William Goodell was born in 1792 in Templeton, Massachusetts. He graduated from Dartmouth College and Andover Theological Seminary and became a Congregationalist missionary stationed in Malta and Beirut, and finally a missionary to the Armenians in the Ottoman Empire, 1831-1865. Goodell translated the Bible into Armeno-Turkish. In 1865, he returned to the United States and died in 1867.
The papers of William Goodell (1792-1867) span the years 1818-1917 and consist of correspondence, journals, religious and other writings, Goodell's translation of the New Testament from Greek to Armeno-Turkish, genealogical material, legal papers, autographs, a drawing, and printed material.
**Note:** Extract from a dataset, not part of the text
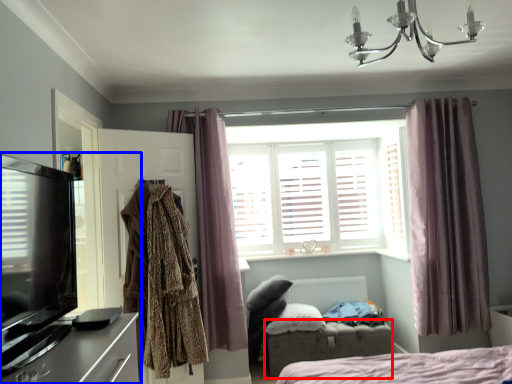 Question: Among these objects, which one is nearest to the camera, furniture (highlighted by a red box) or entertainment center (highlighted by a blue box)?

Choices:
 (A) furniture
 (B) entertainment center

Answer: (B) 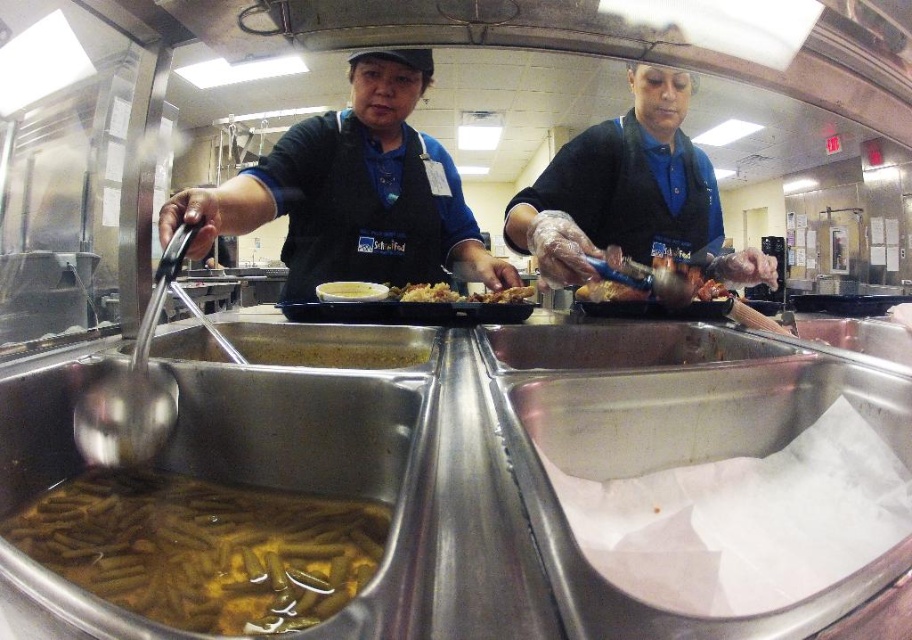 Question: Is the position of blue uniform at center more distant than that of brown matte rice at center?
The journals, 1831-1849, and correspondence, 1823-1898, pertain chiefly to Goodell's missionary work among Armenians in Turkey under the sponsorship of the American Board of Commissioners for Foreign Missions and document the difficulties faced by Goodell's mission, including fire, outbreaks of plague and cholera, the death of a fellow missionary, and the hostility of the ruling government. Correspondence includes letters of his wife, Abigail Goodell, and letters from Mary and Emma Barnum, daughter and granddaughter of William Goodell, who were in Harput, Turkey, during the massacre of Armenians by Kurds in 1895.
Arranged alphabetically by type of material.